*REQUIRED WORK:* Find each line below containing the word "Eastern" and copy it.
▬▬▬▬▬▬▬▬▬▬
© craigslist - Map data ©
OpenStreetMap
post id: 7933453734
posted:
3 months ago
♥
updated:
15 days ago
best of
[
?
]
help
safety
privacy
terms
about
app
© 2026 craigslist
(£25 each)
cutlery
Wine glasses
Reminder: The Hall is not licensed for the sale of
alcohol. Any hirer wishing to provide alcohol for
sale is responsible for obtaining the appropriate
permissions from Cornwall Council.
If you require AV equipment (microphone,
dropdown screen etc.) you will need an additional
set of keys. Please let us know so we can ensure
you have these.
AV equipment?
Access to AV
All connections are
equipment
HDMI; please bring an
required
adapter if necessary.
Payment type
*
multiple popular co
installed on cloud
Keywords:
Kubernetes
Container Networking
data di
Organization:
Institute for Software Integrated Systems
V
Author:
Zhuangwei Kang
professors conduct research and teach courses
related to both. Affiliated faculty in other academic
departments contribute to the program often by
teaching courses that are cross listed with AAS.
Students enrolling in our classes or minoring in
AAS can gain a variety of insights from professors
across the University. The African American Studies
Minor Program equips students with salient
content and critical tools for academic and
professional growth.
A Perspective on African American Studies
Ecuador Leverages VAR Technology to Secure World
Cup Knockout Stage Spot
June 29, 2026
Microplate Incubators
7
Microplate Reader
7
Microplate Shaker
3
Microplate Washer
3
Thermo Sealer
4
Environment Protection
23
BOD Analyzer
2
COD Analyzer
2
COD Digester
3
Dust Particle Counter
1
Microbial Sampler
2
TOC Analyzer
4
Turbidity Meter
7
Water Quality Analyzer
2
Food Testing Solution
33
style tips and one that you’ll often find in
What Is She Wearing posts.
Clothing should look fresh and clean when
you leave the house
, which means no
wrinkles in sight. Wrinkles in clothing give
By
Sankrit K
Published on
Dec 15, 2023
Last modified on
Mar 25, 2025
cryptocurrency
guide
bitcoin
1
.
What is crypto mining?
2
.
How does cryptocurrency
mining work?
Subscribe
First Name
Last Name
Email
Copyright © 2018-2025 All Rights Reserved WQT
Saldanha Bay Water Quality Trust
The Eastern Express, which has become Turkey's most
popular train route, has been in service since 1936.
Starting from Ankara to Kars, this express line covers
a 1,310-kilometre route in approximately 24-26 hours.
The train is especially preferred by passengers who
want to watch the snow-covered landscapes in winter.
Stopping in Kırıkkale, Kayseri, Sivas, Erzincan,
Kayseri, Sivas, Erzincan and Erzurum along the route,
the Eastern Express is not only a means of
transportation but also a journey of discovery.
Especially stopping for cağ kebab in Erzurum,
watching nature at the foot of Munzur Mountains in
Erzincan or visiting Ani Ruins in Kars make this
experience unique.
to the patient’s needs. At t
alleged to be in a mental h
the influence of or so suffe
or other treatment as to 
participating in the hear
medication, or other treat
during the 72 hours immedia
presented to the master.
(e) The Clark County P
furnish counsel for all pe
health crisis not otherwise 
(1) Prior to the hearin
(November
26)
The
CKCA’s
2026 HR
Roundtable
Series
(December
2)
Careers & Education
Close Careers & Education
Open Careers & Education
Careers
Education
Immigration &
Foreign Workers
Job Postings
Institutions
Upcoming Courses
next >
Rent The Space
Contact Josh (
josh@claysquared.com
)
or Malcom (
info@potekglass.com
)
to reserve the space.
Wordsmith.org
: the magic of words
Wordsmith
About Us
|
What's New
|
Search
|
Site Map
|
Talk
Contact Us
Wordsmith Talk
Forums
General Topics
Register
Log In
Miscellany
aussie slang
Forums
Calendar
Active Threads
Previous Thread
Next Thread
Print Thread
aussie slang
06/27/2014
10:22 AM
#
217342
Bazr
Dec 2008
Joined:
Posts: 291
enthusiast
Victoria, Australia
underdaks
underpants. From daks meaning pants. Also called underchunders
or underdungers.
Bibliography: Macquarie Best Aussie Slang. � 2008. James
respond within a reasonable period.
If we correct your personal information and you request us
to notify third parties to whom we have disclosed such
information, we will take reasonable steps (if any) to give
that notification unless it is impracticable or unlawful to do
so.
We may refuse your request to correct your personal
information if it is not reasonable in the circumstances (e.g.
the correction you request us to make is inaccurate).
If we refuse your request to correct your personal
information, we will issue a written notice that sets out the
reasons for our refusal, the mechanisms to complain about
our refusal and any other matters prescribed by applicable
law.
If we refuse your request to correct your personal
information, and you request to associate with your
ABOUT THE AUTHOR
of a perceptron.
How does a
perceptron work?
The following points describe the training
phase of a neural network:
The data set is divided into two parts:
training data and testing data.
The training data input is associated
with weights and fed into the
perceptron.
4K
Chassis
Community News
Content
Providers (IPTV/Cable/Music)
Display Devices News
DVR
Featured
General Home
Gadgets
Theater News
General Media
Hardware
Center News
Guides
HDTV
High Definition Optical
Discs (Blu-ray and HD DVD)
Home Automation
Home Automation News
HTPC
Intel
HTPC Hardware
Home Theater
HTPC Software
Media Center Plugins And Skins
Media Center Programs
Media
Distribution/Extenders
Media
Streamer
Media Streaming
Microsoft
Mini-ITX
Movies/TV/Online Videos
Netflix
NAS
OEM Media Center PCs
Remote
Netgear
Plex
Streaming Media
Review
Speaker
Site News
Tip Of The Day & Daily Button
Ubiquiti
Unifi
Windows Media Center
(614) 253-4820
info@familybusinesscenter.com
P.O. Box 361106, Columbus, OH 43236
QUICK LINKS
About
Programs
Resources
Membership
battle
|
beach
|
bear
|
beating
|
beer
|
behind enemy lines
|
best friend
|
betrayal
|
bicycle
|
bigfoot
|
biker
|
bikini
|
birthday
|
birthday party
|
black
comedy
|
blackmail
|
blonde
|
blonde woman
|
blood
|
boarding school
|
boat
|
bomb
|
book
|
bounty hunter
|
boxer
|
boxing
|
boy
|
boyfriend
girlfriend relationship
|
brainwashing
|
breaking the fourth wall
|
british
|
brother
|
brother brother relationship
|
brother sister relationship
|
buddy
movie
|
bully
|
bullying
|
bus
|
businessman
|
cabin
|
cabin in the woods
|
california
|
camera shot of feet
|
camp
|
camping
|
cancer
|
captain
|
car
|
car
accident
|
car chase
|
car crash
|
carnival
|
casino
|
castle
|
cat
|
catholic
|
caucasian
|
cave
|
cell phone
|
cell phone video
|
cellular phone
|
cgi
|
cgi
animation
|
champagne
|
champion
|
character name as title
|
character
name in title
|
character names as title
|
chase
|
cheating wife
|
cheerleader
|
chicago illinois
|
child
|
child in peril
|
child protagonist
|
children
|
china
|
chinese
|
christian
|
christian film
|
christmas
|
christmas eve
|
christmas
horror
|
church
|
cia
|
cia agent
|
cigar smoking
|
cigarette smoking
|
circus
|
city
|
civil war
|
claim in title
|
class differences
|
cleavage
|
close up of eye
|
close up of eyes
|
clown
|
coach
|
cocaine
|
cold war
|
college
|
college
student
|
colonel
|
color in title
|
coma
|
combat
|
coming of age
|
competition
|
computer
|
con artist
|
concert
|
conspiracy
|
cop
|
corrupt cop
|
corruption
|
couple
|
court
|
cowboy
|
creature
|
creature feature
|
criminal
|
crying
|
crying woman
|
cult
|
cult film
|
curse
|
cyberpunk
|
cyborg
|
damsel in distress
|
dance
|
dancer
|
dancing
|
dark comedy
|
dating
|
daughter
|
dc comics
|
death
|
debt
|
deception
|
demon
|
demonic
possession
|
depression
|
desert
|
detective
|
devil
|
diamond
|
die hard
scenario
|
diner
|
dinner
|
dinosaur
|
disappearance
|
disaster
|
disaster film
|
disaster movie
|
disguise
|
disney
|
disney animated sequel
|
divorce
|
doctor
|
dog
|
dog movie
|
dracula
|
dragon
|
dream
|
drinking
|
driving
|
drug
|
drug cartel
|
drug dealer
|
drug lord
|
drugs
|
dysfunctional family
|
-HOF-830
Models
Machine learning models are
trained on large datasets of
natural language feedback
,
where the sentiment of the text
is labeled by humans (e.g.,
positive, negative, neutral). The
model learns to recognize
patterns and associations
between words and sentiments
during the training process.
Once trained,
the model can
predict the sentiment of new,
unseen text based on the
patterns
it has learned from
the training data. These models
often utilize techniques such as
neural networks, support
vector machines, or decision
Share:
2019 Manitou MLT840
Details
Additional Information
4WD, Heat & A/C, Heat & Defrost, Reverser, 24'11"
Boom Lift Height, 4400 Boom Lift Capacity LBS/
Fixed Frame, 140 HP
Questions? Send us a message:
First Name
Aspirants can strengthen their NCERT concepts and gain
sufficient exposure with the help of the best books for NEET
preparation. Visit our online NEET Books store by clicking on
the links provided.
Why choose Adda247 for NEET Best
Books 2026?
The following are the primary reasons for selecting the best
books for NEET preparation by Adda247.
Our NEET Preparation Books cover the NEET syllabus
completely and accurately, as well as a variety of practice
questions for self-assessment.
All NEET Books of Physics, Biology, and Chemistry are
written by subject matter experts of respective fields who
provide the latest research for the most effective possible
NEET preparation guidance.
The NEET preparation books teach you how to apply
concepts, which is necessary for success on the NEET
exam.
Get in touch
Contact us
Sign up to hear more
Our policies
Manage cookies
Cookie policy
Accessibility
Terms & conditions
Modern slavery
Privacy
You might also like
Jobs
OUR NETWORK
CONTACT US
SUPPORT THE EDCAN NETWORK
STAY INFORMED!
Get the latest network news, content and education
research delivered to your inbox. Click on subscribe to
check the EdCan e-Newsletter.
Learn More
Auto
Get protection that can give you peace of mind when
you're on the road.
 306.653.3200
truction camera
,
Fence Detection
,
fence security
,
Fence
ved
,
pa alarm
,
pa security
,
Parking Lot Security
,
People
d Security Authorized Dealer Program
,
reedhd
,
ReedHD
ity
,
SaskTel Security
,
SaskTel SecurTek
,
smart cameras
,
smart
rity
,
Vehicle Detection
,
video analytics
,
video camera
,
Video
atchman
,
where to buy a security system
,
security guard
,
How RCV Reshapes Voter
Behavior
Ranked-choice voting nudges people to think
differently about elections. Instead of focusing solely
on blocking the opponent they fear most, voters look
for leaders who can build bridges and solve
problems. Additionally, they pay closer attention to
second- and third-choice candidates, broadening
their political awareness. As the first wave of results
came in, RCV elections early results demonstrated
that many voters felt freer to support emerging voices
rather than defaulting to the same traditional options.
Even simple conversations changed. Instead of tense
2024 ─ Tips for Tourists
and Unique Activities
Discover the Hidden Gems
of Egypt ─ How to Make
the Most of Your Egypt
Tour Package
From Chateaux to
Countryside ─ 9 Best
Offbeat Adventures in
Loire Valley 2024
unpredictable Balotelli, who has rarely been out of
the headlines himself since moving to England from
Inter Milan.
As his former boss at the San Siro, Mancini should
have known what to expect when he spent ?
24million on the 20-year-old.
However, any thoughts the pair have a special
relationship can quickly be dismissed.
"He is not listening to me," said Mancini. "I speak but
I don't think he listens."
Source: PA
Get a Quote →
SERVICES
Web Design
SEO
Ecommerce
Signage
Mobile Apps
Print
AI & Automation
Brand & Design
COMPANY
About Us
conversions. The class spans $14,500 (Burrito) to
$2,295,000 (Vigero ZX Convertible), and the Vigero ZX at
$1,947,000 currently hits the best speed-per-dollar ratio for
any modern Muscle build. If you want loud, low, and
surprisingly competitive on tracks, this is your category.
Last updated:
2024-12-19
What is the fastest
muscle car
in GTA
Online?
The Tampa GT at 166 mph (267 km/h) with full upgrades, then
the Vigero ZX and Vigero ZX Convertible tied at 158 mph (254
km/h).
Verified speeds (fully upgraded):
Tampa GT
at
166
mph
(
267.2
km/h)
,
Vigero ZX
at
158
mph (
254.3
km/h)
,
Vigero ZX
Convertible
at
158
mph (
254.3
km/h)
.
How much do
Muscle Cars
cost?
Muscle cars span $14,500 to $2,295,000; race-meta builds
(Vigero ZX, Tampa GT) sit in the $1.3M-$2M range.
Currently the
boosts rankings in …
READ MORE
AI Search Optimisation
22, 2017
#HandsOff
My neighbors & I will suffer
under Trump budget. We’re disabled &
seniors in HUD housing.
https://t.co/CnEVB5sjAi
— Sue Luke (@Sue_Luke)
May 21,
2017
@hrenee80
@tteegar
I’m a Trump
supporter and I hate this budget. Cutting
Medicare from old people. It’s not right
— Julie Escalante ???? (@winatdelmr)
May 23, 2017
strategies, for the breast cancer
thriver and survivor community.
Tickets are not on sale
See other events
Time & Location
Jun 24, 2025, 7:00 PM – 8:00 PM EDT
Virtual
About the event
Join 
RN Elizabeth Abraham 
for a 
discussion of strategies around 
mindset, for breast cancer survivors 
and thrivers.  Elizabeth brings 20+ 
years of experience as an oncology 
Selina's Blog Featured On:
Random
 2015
▬▬▬▬▬▬▬▬▬▬
*SOLUTION FOR THIS TASK:*
The Eastern Express, which has become Turkey's most
the Eastern Express is not only a means of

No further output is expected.